-------- Data excerpts --------
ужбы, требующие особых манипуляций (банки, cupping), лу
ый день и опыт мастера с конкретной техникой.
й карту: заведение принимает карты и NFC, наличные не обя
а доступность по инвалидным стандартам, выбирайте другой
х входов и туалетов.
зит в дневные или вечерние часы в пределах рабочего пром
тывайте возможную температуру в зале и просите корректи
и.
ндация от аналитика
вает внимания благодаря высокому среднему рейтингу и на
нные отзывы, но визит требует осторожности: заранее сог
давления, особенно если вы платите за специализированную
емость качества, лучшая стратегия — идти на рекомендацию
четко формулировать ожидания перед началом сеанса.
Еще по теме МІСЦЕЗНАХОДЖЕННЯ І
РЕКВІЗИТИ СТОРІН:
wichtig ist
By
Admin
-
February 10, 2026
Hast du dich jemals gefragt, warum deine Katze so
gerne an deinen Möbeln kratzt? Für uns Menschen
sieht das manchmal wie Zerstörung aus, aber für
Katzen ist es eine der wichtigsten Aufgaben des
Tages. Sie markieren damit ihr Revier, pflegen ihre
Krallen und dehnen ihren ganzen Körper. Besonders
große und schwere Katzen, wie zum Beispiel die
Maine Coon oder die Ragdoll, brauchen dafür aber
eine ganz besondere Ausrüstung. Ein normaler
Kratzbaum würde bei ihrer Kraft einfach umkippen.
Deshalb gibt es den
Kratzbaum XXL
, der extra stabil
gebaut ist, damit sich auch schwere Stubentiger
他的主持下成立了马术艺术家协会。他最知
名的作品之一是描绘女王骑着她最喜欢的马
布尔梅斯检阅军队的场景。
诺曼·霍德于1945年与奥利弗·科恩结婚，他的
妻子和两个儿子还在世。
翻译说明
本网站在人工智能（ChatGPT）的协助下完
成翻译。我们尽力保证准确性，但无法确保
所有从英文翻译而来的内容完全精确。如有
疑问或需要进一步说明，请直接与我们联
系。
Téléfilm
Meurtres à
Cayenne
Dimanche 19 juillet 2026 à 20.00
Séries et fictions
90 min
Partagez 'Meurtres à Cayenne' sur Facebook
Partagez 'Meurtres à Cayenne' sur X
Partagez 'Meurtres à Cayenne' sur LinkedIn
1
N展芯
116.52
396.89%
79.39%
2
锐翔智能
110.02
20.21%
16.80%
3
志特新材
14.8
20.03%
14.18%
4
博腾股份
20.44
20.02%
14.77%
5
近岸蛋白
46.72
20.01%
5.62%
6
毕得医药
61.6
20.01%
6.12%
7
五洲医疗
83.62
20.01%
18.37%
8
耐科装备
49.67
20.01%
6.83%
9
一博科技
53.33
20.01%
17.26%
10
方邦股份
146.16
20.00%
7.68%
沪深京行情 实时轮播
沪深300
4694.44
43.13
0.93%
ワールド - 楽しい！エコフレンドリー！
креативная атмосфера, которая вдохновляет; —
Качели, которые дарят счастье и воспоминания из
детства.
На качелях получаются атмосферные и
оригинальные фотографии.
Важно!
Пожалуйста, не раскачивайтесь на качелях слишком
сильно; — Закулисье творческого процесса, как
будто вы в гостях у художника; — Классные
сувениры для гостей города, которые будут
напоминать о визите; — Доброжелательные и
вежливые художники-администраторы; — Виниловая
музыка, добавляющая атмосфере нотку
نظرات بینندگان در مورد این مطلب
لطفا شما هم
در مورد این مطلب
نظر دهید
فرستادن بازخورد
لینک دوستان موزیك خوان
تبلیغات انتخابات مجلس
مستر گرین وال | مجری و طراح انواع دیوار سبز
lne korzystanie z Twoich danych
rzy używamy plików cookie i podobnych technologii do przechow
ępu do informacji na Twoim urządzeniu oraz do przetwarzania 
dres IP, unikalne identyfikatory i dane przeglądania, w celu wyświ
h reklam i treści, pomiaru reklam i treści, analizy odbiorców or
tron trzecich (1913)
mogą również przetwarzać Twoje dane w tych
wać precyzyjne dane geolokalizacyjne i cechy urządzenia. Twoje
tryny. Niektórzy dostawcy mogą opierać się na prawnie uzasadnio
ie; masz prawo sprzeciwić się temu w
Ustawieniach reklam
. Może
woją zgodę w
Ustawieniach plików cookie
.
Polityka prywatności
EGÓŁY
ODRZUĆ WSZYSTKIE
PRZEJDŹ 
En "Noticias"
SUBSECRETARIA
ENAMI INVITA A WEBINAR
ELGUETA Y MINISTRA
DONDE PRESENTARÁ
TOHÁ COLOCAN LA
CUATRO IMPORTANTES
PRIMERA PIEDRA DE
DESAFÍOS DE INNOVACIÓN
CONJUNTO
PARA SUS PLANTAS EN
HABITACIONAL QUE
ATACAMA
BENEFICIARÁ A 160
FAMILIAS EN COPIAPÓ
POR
--------
Would you restate the material above word for word?

● Solved exercise:
ужбы, требующие особых манипуляций (банки, cupping), лу
ый день и опыт мастера с конкретной техникой.
й карту: заведение принимает карты и NFC, наличные не обя
а доступность по инвалидным стандартам, выбирайте другой
х входов и туалетов.
зит в дневные или вечерние часы в пределах рабочего пром
тывайте возможную температуру в зале и просите корректи
и.
ндация от аналитика
вает внимания благодаря высокому среднему рейтингу и на
нные отзывы, но визит требует осторожности: заранее сог
давления, особенно если вы платите за специализированную
емость качества, лучшая стратегия — идти на рекомендацию
четко формулировать ожидания перед началом сеанса.
Еще по теме МІСЦЕЗНАХОДЖЕННЯ І
РЕКВІЗИТИ СТОРІН:
wichtig ist
By
Admin
-
February 10, 2026
Hast du dich jemals gefragt, warum deine Katze so
gerne an deinen Möbeln kratzt? Für uns Menschen
sieht das manchmal wie Zerstörung aus, aber für
Katzen ist es eine der wichtigsten Aufgaben des
Tages. Sie markieren damit ihr Revier, pflegen ihre
Krallen und dehnen ihren ganzen Körper. Besonders
große und schwere Katzen, wie zum Beispiel die
Maine Coon oder die Ragdoll, brauchen dafür aber
eine ganz besondere Ausrüstung. Ein normaler
Kratzbaum würde bei ihrer Kraft einfach umkippen.
Deshalb gibt es den
Kratzbaum XXL
, der extra stabil
gebaut ist, damit sich auch schwere Stubentiger
他的主持下成立了马术艺术家协会。他最知
名的作品之一是描绘女王骑着她最喜欢的马
布尔梅斯检阅军队的场景。
诺曼·霍德于1945年与奥利弗·科恩结婚，他的
妻子和两个儿子还在世。
翻译说明
本网站在人工智能（ChatGPT）的协助下完
成翻译。我们尽力保证准确性，但无法确保
所有从英文翻译而来的内容完全精确。如有
疑问或需要进一步说明，请直接与我们联
系。
Téléfilm
Meurtres à
Cayenne
Dimanche 19 juillet 2026 à 20.00
Séries et fictions
90 min
Partagez 'Meurtres à Cayenne' sur Facebook
Partagez 'Meurtres à Cayenne' sur X
Partagez 'Meurtres à Cayenne' sur LinkedIn
1
N展芯
116.52
396.89%
79.39%
2
锐翔智能
110.02
20.21%
16.80%
3
志特新材
14.8
20.03%
14.18%
4
博腾股份
20.44
20.02%
14.77%
5
近岸蛋白
46.72
20.01%
5.62%
6
毕得医药
61.6
20.01%
6.12%
7
五洲医疗
83.62
20.01%
18.37%
8
耐科装备
49.67
20.01%
6.83%
9
一博科技
53.33
20.01%
17.26%
10
方邦股份
146.16
20.00%
7.68%
沪深京行情 实时轮播
沪深300
4694.44
43.13
0.93%
ワールド - 楽しい！エコフレンドリー！
креативная атмосфера, которая вдохновляет; —
Качели, которые дарят счастье и воспоминания из
детства.
На качелях получаются атмосферные и
оригинальные фотографии.
Важно!
Пожалуйста, не раскачивайтесь на качелях слишком
сильно; — Закулисье творческого процесса, как
будто вы в гостях у художника; — Классные
сувениры для гостей города, которые будут
напоминать о визите; — Доброжелательные и
вежливые художники-администраторы; — Виниловая
музыка, добавляющая атмосфере нотку
نظرات بینندگان در مورد این مطلب
لطفا شما هم
در مورد این مطلب
نظر دهید
فرستادن بازخورد
لینک دوستان موزیك خوان
تبلیغات انتخابات مجلس
مستر گرین وال | مجری و طراح انواع دیوار سبز
lne korzystanie z Twoich danych
rzy używamy plików cookie i podobnych technologii do przechow
ępu do informacji na Twoim urządzeniu oraz do przetwarzania 
dres IP, unikalne identyfikatory i dane przeglądania, w celu wyświ
h reklam i treści, pomiaru reklam i treści, analizy odbiorców or
tron trzecich (1913)
mogą również przetwarzać Twoje dane w tych
wać precyzyjne dane geolokalizacyjne i cechy urządzenia. Twoje
tryny. Niektórzy dostawcy mogą opierać się na prawnie uzasadnio
ie; masz prawo sprzeciwić się temu w
Ustawieniach reklam
. Może
woją zgodę w
Ustawieniach plików cookie
.
Polityka prywatności
EGÓŁY
ODRZUĆ WSZYSTKIE
PRZEJDŹ 
En "Noticias"
SUBSECRETARIA
ENAMI INVITA A WEBINAR
ELGUETA Y MINISTRA
DONDE PRESENTARÁ
TOHÁ COLOCAN LA
CUATRO IMPORTANTES
PRIMERA PIEDRA DE
DESAFÍOS DE INNOVACIÓN
CONJUNTO
PARA SUS PLANTAS EN
HABITACIONAL QUE
ATACAMA
BENEFICIARÁ A 160
FAMILIAS EN COPIAPÓ
POR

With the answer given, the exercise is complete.